Ofatumumab is at the most advanced stage of clinical development. Ofatumumab binds to a unique CD20 epitope, giving rise to a slow off-rate and a high capacity for complement activation. Ofatumumab-induced CDC in RTX-resistant CLL cells and lymphoma cell lines that express high levels of complement defence proteins and/or low levels of CD20.45 In clinical trials, ofatumumab showed improved response rates and progression-free survival, but benefits are still limited. For treatment of follicular and DLBCL, chemotherapy is still required.46,47 If enhancing CDC does not improve anti-CD20 mAb efficacy and RTX resistance is largely dictated by a failure of immune effector cell function, it would seem unlikely that these novel mAb will result in substantial improvements over RTX.

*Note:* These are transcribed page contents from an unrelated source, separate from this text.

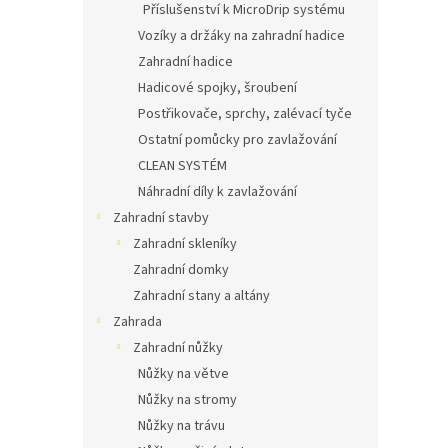
Příslušenství k MicroDrip systému
Vozíky a držáky na zahradní hadice
Zahradní hadice
Hadicové spojky, šroubení
Postřikovače, sprchy, zalévací tyče
Ostatní pomůcky pro zavlažování
CLEAN SYSTÉM
Náhradní díly k zavlažování
Zahradní stavby
Zahradní skleníky
Zahradní domky
Zahradní stany a altány
Zahrada
Zahradní nůžky
Nůžky na větve
Nůžky na stromy
Nůžky na trávu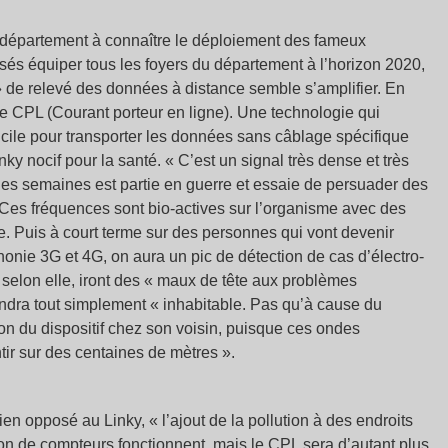
département à connaître le déploiement des fameux
és équiper tous les foyers du département à l’horizon 2020,
 » de relevé des données à distance semble s’amplifier. En
le CPL (Courant porteur en ligne). Une technologie qui
icile pour transporter les données sans câblage spécifique
ky nocif pour la santé. « C’est un signal très dense et très
des semaines est partie en guerre et essaie de persuader des
 Ces fréquences sont bio-actives sur l’organisme avec des
. Puis à court terme sur des personnes qui vont devenir
honie 3G et 4G, on aura un pic de détection de cas d’électro-
es, selon elle, iront des « maux de tête aux problèmes
ndra tout simplement « inhabitable. Pas qu’à cause du
tion du dispositif chez son voisin, puisque ces ondes
tir sur des centaines de mètres ».
en opposé au Linky, « l’ajout de la pollution à des endroits
lion de compteurs fonctionnent, mais le CPL sera d’autant plus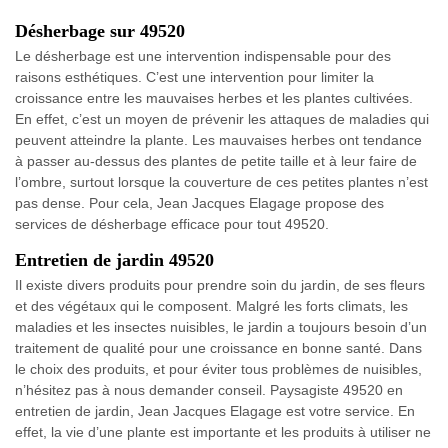
Désherbage sur 49520
Le désherbage est une intervention indispensable pour des
raisons esthétiques. C’est une intervention pour limiter la
croissance entre les mauvaises herbes et les plantes cultivées.
En effet, c’est un moyen de prévenir les attaques de maladies qui
peuvent atteindre la plante. Les mauvaises herbes ont tendance
à passer au-dessus des plantes de petite taille et à leur faire de
l’ombre, surtout lorsque la couverture de ces petites plantes n’est
pas dense. Pour cela, Jean Jacques Elagage propose des
services de désherbage efficace pour tout 49520.
Entretien de jardin 49520
Il existe divers produits pour prendre soin du jardin, de ses fleurs
et des végétaux qui le composent. Malgré les forts climats, les
maladies et les insectes nuisibles, le jardin a toujours besoin d’un
traitement de qualité pour une croissance en bonne santé. Dans
le choix des produits, et pour éviter tous problèmes de nuisibles,
n’hésitez pas à nous demander conseil. Paysagiste 49520 en
entretien de jardin, Jean Jacques Elagage est votre service. En
effet, la vie d’une plante est importante et les produits à utiliser ne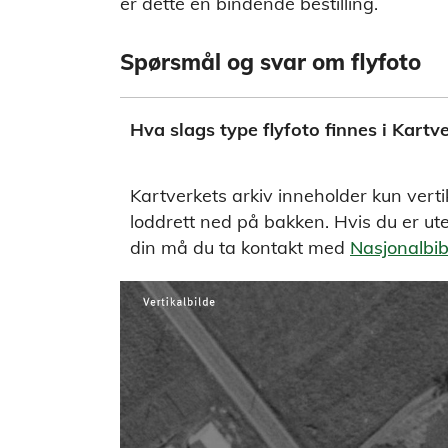
er dette en bindende bestilling.
Spørsmål og svar om flyfoto
Hva slags type flyfoto finnes i Kartv
Kartverkets arkiv inneholder kun vertika
loddrett ned på bakken. Hvis du er ut
din må du ta kontakt med
Nasjonalbib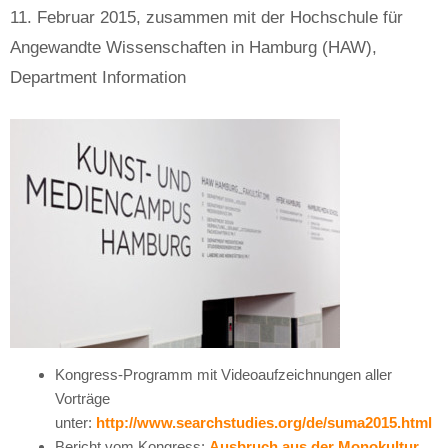
11. Februar 2015, zusammen mit der Hochschule für
Angewandte Wissenschaften in Hamburg (HAW),
Department Information
Kongress-Programm mit Videoaufzeichnungen aller
Vorträge
unter:
http://www.searchstudies.org/de/suma2015.html
Bericht vom Kongress:
Ausbruch aus der Monokultur,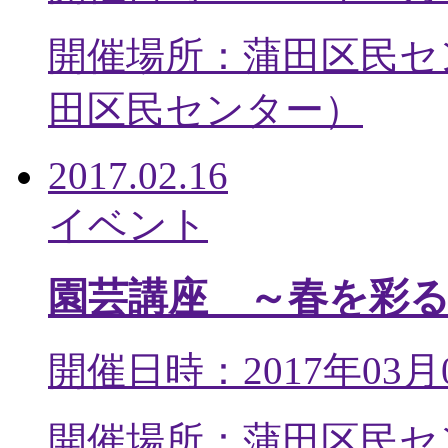
開催場所：蒲田区民セ
田区民センター
）
2017.02.16
イベント
園芸講座 ～春を彩
開催日時：2017年03月
開催場所：蒲田区民セ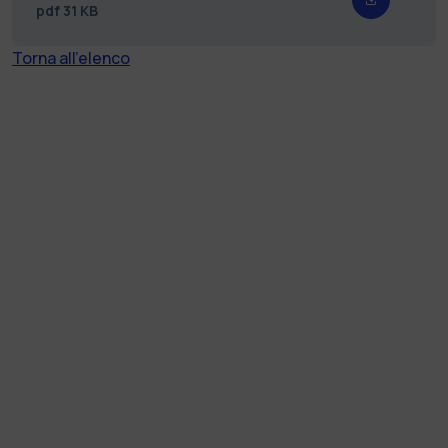
pdf
31 KB
Torna all'elenco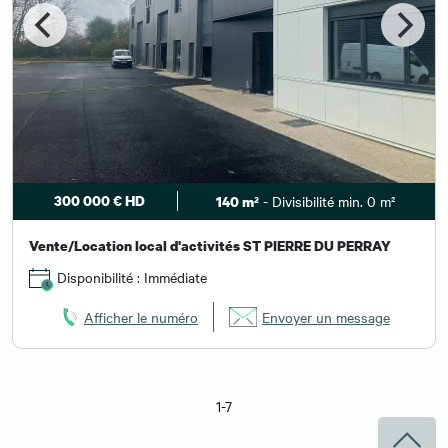
300 000 € HD
- Divisibilité min. 0 m²
140 m²
Vente/Location local d'activités ST PIERRE DU PERRAY
Disponibilité : Immédiate
Afficher le numéro
Envoyer un message
1-7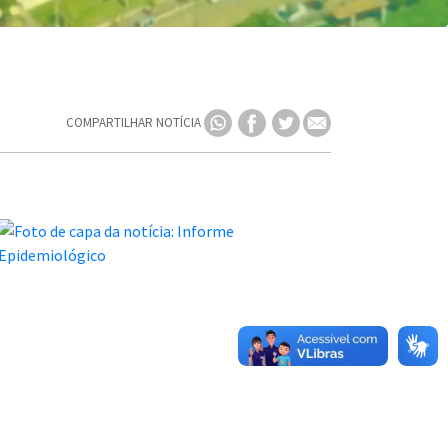
COMPARTILHAR NOTÍCIA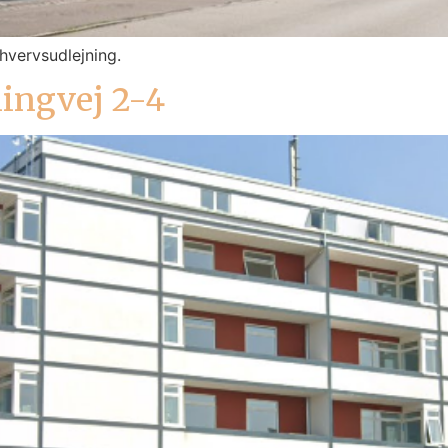
hvervsudlejning.
lingvej 2-4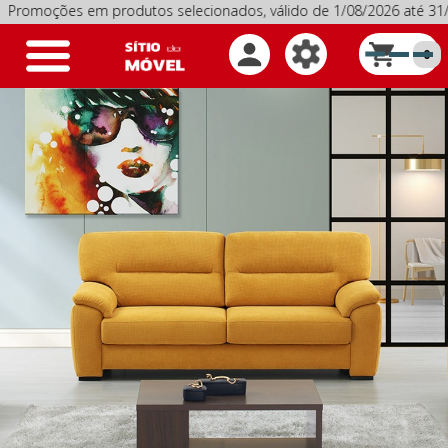
ções em produtos selecionados, válido de 1/08/2026 até 31/08
Toggle
0
navigation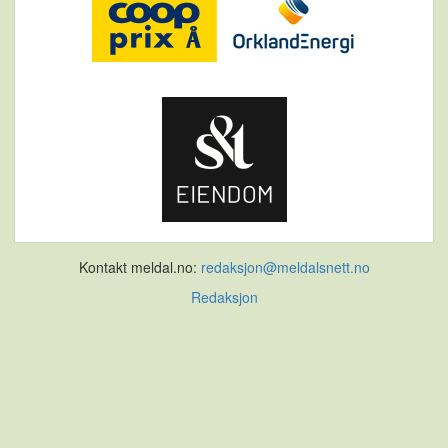
Kontakt meldal.no:
redaksjon@meldalsnett.no
Redaksjon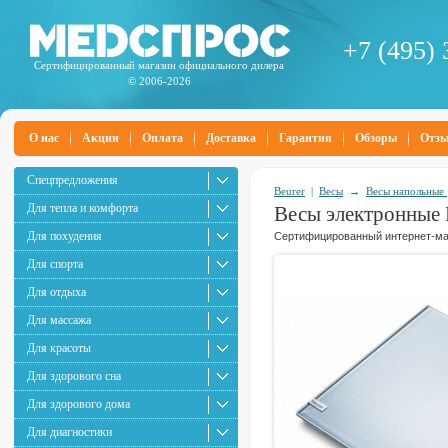
+7 (495) 
Сертифицированный магазин официального дилера
© 2006-2026
О нас
Акции
Оплата
Доставка
Гарантия
Обзоры
Отз
Спецпредложения
Beurer
|
Весы
→
Весы напольные
Для тепла и комфорта
Весы электронные B
Для похудения
Сертифицированный интернет-маг
Для спорта
Для отдыха
Для массажа
Для красоты
Для здорового сна
Для здорового дома
Для диагностики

OBZ has a glycoengineered Fc region that includes nonfucosylated oligosaccharides that interact with FcR, particularly FcRIIIa, which enhances ADCC.48 It has features of a Type 2 anti-CD20 mAb in evoking nonapoptotic programmed cell death in addition to not having a strong ability to translocate CD20 into lipid rafts for complement activation.49 Studies reported superior tumour growth inhibition compared with RTX in lymphoma xenograft models,50 and greater B cell depletion than RTX in nonhuman primates and hCD20 transgenic mice. OBZ is approved for CLL and follicular lymphoma. Despite reports of potent capacity to induce strong ADCC and nonapoptotic programmed cell death, OBZ relies on chemotherapy for optimal outcome. While OBZ-based immunochemotherapy and maintenance therapy resulted in longer progression-free survival than RTX-based therapy in follicular lymphoma, the improvement appeared limited.51 The dependence on chemotherapy might compromise OBZ- mediated ADCC. If enhancing ADCC does not improve anti-CD20 mAb efficacy because of chemotherapy-induced failure of effector cells, the importance of having cytotoxic anti-CD20 Ab capable of eliminating lymphoma cells in the absence of chemotherapy will be heightened.
Radioisotope-Labelled Anti-CD20 Antibodies
Radioisotope-labelled anti-CD20 Ab had the potential to be good examples of directly cytotoxic anti-CD20 Ab. Two such Ab have been produced: 90Y-labelled ibritumomab tiuxetan and 131I-labelled tositumomab.52,53 Both Ab were FDA-approved for the treatment of relapsed or refractory follicular lymphoma or transformed B cell NHL. These Ab were highly effective even when used as monotherapy during the treatment of lymphomas refractory to salvage immunochemotherapy at relapse, demonstrating the unmatched potency of cytotoxic anti-CD20 Ab. However, neither Ab is in clinical application because of serious radiation-derived side effects, including bone marrow suppression, severe and prolonged cytopenia, and the sequelae of cytopenia.54,55 Tositumomab and I131 tositumomab were discontinued by the manufacturer in February 2014 and are no longer available.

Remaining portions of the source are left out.